As everyone knows, restaurants "plate" their food. The more you pay, the more they plate.  But let's think about this a moment. At home, where portion sizes are not controlled, you serve from the stove, or from a dish. So home like food is best served by somebody dishing up, or by the eater him/herself, from a dish. 

Indian food is quintessentially home food. The reason is simple. In India, there is still a lot of domestic help in middle class homes. Hence, preparation-intensive food is available at home. This is not to say you wouldn't go to a restaurant. But you would do it primarily because you want to eat a kind of cuisine that you wouldn't get in your own home. It's still home food.

Of course, this is all changing. Restaurant cuisine, with all its fancy techniques, is slowly making inroads in India. But leaving that to one side, restaurants in India are recreations of a home eating experience, and hence they do not plate food. They put it in dishes, which are brought to the table, and served--by a waiter, if the restaurant is old-fashioned and fancy, or by the diner. Of course, the same goes for most Indian places in Toronto. 

That's why it was amusing when Susur Lee did a show on Restaurant Makeover about a ghastly place called Dhaba: Indian Excellence -- I wrote about it somewhere below -- and pronounced it superb. The only thing he wanted to teach the chef was plating. Given that Dhaba has no culinary pretensions above your average greasy Indian dive, Susur was barking up two wrong trees. 

Put that aside. Yesterday, I went to Aravind, a new Kerala restaurant on the Danforth just west of Pape. I was excited to try Kerala food--see previous posts for my eulogistic treatments of Syrian Christian cooking. I was disappointed. Syrian Christian cooking is known for it complex clean flavours and its wonderful textures. At Aravind, all was muddy and mushy. 
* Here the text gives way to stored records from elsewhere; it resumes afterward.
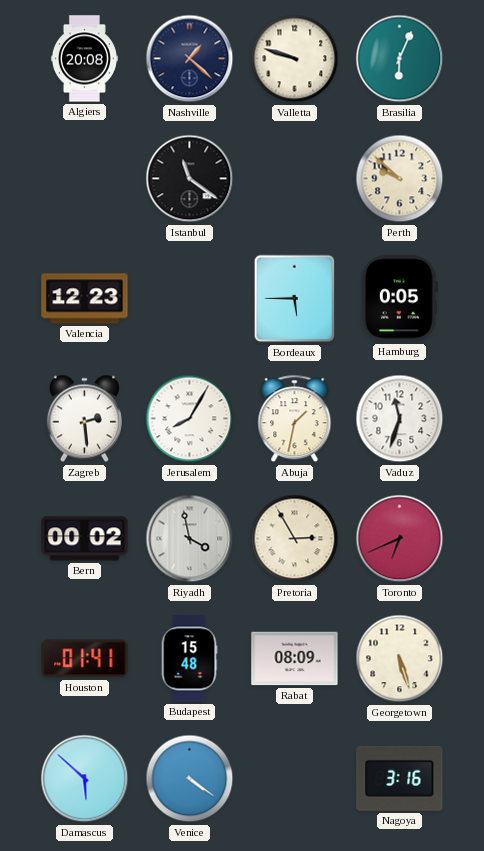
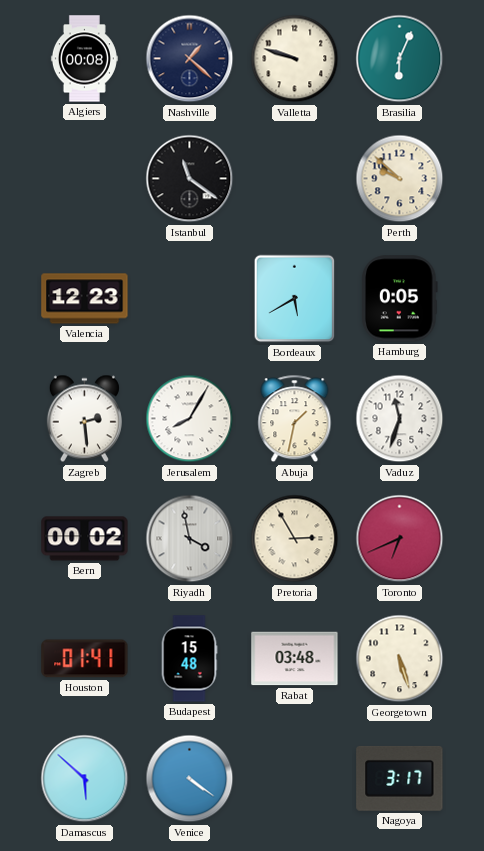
Algiers: 20:08 -> 00:08
Bordeaux: 5:45 -> 5:40
Rabat: 08:09 -> 03:48
Nagoya: 3:16 -> 3:17
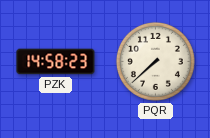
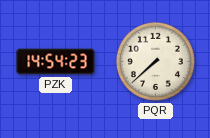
PZK: 14:58 -> 14:54
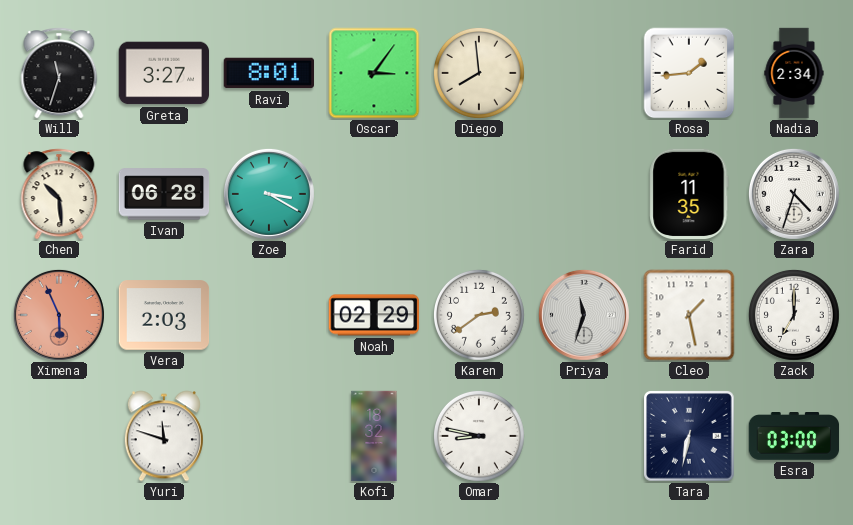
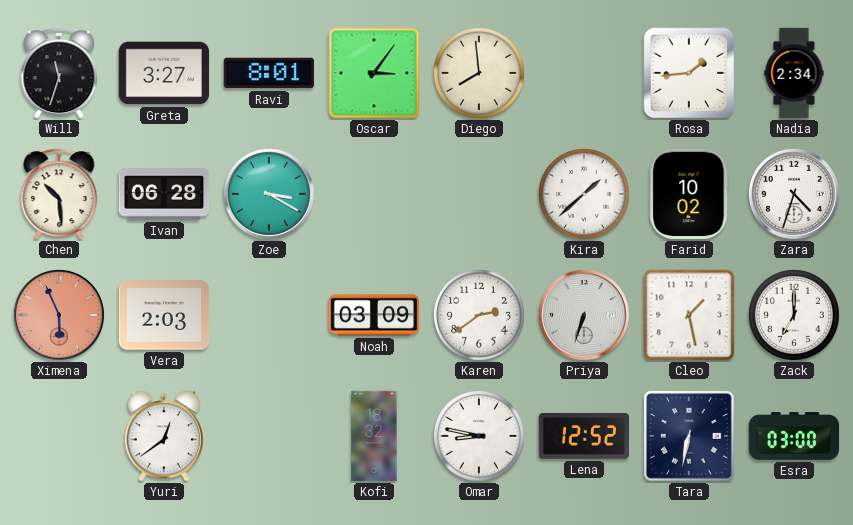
Kira: none -> 1:38
Farid: 11:35 -> 10:02
Noah: 02:29 -> 03:09
Priya: 11:33 -> 6:33
Yuri: 11:48 -> 12:39
Lena: none -> 12:52
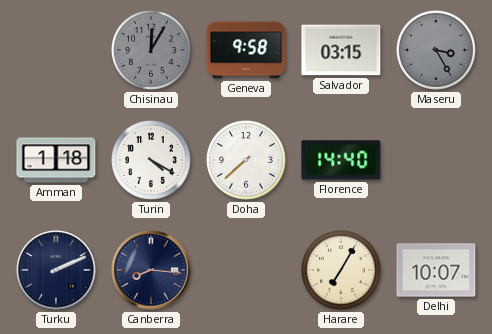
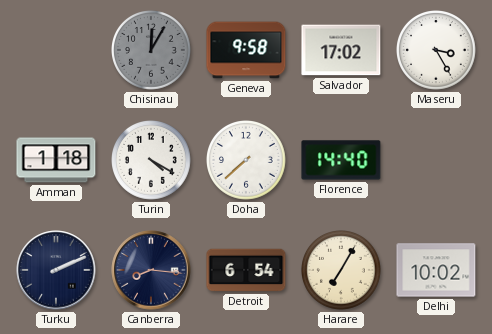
Salvador: 03:15 -> 17:02
Maseru dial: grey -> white
Detroit: none -> 6:54
Delhi: 10:07 -> 10:02
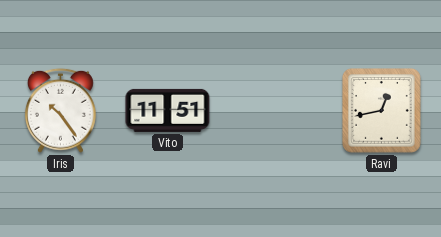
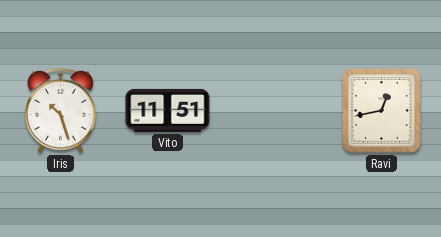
Iris: 10:24 -> 10:27
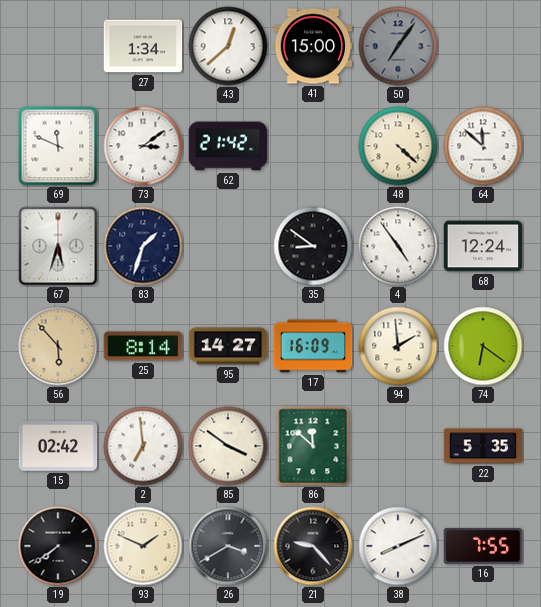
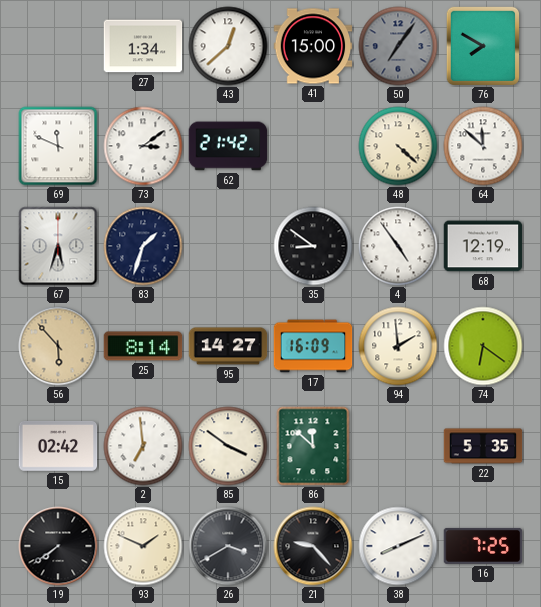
76: none -> 7:50
68: 12:24 -> 12:19
16: 7:55 -> 7:25
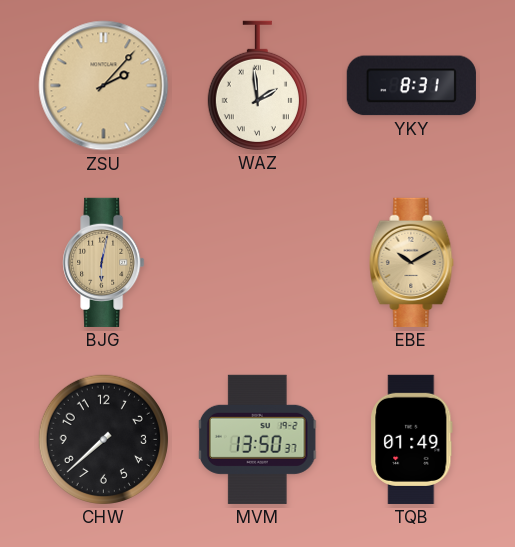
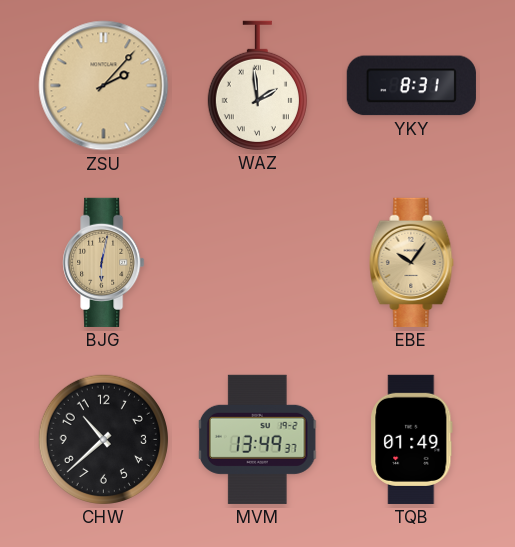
EBE: 10:10 -> 10:06
CHW: 7:38 -> 10:38
MVM: 13:50 -> 13:49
But here's the thing. Everything was plated. At the next table, a man ate crab biriyani that had been shaped like a drum. Lynne and I had relatively simple dishes. I had crab with kappa: kappa being mashed tapioca root, which is commonly served with hot fish curries. The correct way for to eat this would have been for me to put the crab next to the kappa and combined them in mouthfuls. But they had plated it so that the two were mingled beyond recognition. And they had put two (very good) southern paratthas on the plate under the kappa-crab mixture. A disaster!

I guess I'll have to wait a while before I can go to a restaurant that serves good Kerala food.